Pursuant to Conn. Gen. Stat. § 46b-215(e), this Court undertook a review of the Order sought to be enforced, and the reasonableness of the Order. The Court recognized the Defendant's past work history and earnings, as well as his present employment status. The Defendant had been ordered to seek employment on 29 prior court appearances. He testified that he had been prevented from retaining full-time employment due to his lack of education, and the effects of a traumatic brain injury. In further support of his inability to pay the Order, the Defendant testified that he had been in treatment for substance abuse and that he lacked transportation due to the loss of his driver's license. The Defendant had recently obtained employment as a roofer, making approximately $200 per week.

Conn. Gen. Stat. § 46b-215(e) provides, in part: "Any court or family support magistrate called upon to enforce a support order shall insure that such order is reasonable in light of the obliger's ability" (emphasis added).

Transcript p. 4-5, lines 23-27, 1-8; page 11, lines 17-20.

Transcript, p. 7, lines 11-14.

Transcript, p. 3, lines 16-27.

Transcript, p. 5, lines 3-8.

Transcript, page 5, lines 18-24; page 6, lines 13-26, and p. 9, lines 9-19.

Reasoning

Connecticut Practice Book § 25-27 provides, in relevant part:

All motions for contempt must state (1) the date and specific language of the order of the judicial authority on which the motion is based; 2) the specific acts alleged to constitute the contempt of the order, including the amount of any arrearages claimed due as of the date of the motion or a date specifically identified in the motion, 3) the movant's claims for relief for the contempt.

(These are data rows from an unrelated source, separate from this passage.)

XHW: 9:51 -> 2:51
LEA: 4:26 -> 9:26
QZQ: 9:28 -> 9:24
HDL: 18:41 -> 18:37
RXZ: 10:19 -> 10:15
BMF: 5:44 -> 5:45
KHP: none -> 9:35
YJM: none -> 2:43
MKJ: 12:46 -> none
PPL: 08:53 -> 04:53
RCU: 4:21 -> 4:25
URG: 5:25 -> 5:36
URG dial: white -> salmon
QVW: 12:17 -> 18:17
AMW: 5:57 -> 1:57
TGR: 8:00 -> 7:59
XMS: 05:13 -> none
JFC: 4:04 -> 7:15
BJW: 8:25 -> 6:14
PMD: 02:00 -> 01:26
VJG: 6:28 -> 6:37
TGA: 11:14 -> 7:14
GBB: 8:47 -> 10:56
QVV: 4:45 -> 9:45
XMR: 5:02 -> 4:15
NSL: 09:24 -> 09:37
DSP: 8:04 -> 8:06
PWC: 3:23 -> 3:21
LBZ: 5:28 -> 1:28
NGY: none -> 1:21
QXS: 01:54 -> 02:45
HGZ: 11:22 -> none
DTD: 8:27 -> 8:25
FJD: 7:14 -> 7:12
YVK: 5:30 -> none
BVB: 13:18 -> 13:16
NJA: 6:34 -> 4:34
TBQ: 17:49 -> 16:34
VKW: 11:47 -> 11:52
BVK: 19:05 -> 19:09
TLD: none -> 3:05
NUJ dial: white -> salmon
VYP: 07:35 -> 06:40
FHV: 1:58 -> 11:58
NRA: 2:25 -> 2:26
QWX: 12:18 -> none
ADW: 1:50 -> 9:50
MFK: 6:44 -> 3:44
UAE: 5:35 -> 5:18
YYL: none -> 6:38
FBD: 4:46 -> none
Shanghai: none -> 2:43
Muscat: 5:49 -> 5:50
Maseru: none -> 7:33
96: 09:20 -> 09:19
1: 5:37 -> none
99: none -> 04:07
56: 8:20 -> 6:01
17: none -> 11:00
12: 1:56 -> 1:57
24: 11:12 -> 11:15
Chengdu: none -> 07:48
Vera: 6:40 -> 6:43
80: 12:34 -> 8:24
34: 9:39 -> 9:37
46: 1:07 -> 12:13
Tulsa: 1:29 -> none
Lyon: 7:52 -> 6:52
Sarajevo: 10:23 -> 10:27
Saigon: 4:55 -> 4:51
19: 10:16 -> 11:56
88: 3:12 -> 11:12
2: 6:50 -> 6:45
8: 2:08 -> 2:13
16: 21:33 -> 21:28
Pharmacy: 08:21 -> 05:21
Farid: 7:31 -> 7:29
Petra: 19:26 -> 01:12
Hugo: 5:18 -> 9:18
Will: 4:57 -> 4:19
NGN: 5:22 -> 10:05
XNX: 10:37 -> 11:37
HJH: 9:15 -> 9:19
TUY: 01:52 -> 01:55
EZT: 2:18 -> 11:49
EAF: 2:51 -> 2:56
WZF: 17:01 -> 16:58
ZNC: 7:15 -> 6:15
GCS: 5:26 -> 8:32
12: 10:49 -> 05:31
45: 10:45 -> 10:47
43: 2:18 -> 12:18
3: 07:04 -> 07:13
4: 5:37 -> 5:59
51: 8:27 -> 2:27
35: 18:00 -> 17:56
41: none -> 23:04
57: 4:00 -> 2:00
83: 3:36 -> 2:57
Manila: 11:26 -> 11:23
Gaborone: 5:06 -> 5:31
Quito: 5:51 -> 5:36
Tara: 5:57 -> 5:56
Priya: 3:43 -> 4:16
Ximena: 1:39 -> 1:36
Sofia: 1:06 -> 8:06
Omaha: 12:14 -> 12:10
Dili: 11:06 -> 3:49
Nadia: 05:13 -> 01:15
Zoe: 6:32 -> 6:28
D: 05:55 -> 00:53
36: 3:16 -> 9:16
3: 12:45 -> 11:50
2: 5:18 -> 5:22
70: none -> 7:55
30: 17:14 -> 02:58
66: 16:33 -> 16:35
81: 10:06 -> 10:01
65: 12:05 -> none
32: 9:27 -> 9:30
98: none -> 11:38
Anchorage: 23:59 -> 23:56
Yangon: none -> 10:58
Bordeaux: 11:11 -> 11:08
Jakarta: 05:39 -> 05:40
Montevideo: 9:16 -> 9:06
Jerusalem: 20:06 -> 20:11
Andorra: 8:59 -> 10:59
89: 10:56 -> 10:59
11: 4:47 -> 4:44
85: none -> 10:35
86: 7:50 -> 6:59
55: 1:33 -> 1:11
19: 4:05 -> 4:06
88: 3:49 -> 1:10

It is a fundamental principle of our law that the right to recover is limited to the allegations pled. Breiter v. Breiter, 80 Conn.App 332, 335 (2003) (citations omitted). "Facts found but not averred cannot be the basis of recovery Thus it is clear that [t]he court is not permitted to decide issues outside of those raised in the pleadings . . . A judgment in the absence of written pleadings defining the issues would not merely be erroneous, it would be void." Id. at 335-36.

"A contempt citation is a serious proceeding which can lead to severe penalties." Hicks v. Feiock, 481 U.S. 624, 108 S.Ct. 1423 (1988); Rose v. Rose, 481 U.S. 619, 107 S.Ct. 2029 (1987). Due process of the law requires, at a minimum, that one charged with contempt of court be advised of the charges against him, have a reasonable opportunity to meet them by way of defense or explanation, and have the right to be represented by counsel. Bryant v. Bryant, 228 Conn. 6301 (1994).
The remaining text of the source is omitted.